What I've done might be considered 'ugly', so theres almost certainly a more elegant approach; I leave that as a challenge to the rest of the forum
but I believe this is a start.


library(tidyverse)
library(lubridate)
library(readr)
csv_text <-"date,time,x1_mss,x2_mss,z1_mss
17/01/2020,23:47:50:3,-0.268,0.603,6.982
17/01/2020,23:47:50:4,-0.213,0.541,7.013
17/01/2020,23:47:50:5,-0.132,0.546,6.953
17/01/2020,23:47:50:6,-0.232,0.46,7.039
17/01/2020,23:47:50:7,-0.148,0.637,6.975
17/01/2020,23:47:50:8,-0.158,0.503,7.025
17/01/2020,23:47:50:9,-0.158,0.608,6.984
17/01/2020,23:47:51:0,-0.196,0.496,7.003
17/01/2020,23:47:51:1,-0.153,0.603,7.023
17/01/2020,23:47:51:2,-0.17,0.558,7.008
17/01/2020,23:47:51:3,-0.182,0.567,7.02
17/01/2020,23:47:51:4,-0.177,0.534,7.023
17/01/2020,23:47:51:5,-0.194,0.555,7.025
17/01/2020,23:47:51:6,-0.177,0.572,6.991
17/01/2020,23:47:51:7,-0.18,0.563,7.023
17/01/2020,23:47:51:8,-0.18,0.536,6.996
17/01/2020,23:47:51:9,-0.194,0.553,7.037
17/01/2020,23:47:52:0,-0.17,0.555,7.001
17/01/2020,23:47:52:1,-0.194,0.546,7.027"
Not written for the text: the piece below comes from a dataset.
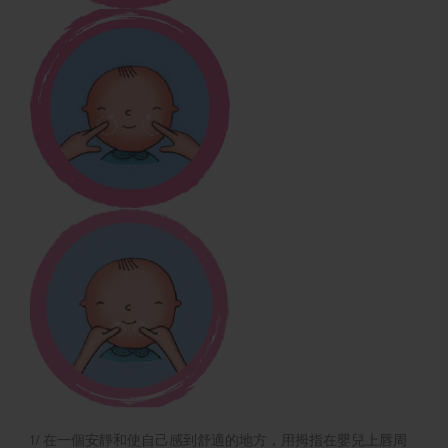
1/ 在一個安靜和使自己感到舒適的地方，用拇指在嬰兒上唇周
my_raw_data <- readr::read_csv(file = csv_text)

my_d2 <- my_raw_data %>%
  mutate(full_dt_string = paste0(date,":",time),
         splitout = stringr::str_split(full_dt_string,
                                        ":")) %>% 
  rowwise() %>%
  mutate(         dmy_hms_strpart = paste0(splitout[[1]]," ",splitout[[2]],":",splitout[[3]],":",splitout[[4]]),
                  dmy_hms = dmy_hms(dmy_hms_strpart),
                  full_date_time = dmy_hms + seconds(parse_integer(splitout[[5]])/10),
                  fdt_round_sec = lubridate::round_date(full_date_time,unit="second"))

my_d3 <- select(my_d2,
                fdt_round_sec,
                x1_mss,
                x2_mss,
                z1_mss) %>%
  group_by(fdt_round_sec) %>%
  summarise_all(~mean(.))
  > my_d3
# A tibble: 3 x 4
  fdt_round_sec       x1_mss x2_mss z1_mss
  <dttm>               <dbl>  <dbl>  <dbl>
1 2020-01-17 23:47:50 -0.240  0.572   7.00
2 2020-01-17 23:47:51 -0.171  0.551   7.01
3 2020-01-17 23:47:52 -0.184  0.554   7.01

Lucianoemmert · February 29, 2020, 3:17pm

Thank you very much!!!

system · March 21, 2020, 3:17pm

This topic was automatically closed 21 days after the last reply. New replies are no longer allowed.